In a 2023 paper, they tested out a first-generation drug design based on this concept, in which artemisinin was physically linked to a potent proteasome inhibitor. With this approach, every protein modified by artemisinin is also directly tethered to the inhibitor, producing degradation products that subsequently gum up the degradation process. Some of these compounds proved quite effective in laboratory models — and the researchers also observed an unexpected advantage of their two-pronged attack. “[Parasites] resistant to the proteasome inhibitors actually become more sensitive to artemisinin, and resistance mutations to artemisinin become more sensitive to proteasome inhibitors,” says Dr. Lin. This should make it far harder for the parasite to pull its usual escape act. In principle, even currently artemisinin-resistant infections should succumb to this combined approach.

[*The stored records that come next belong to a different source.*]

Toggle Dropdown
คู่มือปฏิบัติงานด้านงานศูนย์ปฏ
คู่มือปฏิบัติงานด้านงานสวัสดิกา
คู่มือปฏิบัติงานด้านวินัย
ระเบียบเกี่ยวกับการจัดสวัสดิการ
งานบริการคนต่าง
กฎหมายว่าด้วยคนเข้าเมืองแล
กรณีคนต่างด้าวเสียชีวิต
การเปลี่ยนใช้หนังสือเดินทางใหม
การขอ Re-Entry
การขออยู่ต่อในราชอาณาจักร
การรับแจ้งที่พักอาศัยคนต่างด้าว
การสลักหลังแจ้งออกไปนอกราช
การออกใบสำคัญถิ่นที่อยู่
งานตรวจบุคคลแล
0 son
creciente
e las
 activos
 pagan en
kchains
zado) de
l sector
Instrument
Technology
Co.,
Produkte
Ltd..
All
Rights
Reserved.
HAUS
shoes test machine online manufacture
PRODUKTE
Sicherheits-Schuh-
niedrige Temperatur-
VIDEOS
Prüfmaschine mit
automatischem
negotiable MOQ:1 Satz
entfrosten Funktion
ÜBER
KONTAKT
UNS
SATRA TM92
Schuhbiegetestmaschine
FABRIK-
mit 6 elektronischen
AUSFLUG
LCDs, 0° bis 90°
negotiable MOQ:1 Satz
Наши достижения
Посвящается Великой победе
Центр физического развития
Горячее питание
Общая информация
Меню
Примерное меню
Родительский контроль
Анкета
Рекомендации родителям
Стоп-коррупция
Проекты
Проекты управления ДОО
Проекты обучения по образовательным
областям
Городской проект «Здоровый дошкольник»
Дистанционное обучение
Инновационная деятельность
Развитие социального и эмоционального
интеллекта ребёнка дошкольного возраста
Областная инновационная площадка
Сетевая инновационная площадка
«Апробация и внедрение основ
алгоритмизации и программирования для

Although these first-generation compounds offer robust proof of concept for proteasome inhibition as an antimalarial strategy, Dr. Lin says that they do not have ideal properties for clinical use. Accordingly, he and Dr. Kirkman are now working on a new generation of candidates based on more clinically appropriate proteasome inhibitors — including one that is already FDA-approved for myeloma therapy.

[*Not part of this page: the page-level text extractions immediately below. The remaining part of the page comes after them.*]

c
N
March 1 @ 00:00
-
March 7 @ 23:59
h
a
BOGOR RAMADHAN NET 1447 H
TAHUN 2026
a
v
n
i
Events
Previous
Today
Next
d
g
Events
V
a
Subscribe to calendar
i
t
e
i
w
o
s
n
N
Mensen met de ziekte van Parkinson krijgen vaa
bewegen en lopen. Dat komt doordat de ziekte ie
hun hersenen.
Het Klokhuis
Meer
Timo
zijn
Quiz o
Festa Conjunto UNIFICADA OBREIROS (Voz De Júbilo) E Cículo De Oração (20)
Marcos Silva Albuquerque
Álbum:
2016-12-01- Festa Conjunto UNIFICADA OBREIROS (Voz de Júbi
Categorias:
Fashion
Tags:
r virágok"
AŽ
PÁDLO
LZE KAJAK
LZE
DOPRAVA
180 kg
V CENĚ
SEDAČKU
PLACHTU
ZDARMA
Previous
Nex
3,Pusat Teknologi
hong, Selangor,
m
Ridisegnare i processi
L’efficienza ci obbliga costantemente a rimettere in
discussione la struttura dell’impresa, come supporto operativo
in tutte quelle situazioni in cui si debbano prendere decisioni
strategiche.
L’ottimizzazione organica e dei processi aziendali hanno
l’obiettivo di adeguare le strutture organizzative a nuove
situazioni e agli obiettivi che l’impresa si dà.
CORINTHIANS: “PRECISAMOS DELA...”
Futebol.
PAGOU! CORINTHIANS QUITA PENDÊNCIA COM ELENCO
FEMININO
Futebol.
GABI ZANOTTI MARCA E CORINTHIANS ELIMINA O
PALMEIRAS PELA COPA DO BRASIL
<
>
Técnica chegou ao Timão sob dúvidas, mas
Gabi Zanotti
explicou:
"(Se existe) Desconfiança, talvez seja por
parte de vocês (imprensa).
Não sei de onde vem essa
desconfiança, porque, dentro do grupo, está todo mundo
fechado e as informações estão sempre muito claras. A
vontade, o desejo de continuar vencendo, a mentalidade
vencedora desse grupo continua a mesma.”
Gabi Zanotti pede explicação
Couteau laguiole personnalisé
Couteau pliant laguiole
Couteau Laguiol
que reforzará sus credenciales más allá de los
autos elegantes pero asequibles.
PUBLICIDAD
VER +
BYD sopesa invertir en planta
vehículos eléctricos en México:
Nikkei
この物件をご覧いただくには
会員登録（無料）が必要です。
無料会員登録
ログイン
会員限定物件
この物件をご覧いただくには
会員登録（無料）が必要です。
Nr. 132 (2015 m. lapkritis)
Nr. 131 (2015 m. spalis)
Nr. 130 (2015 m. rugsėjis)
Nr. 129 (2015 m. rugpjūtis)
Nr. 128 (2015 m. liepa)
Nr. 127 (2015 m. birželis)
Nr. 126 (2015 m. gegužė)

Considerable work remains on the road to a feasible drug candidate, but Dr. Kirkman is enthusiastic about their approach and the opportunity to refresh artemisinin’s lifespan rather than moving on to an entirely new drug. “If we roll out one inhibitor at a time in a not-thoughtful way, we’re just going to continue the cycle of resistance in the field,” she says. “I think we have to be a little clever.”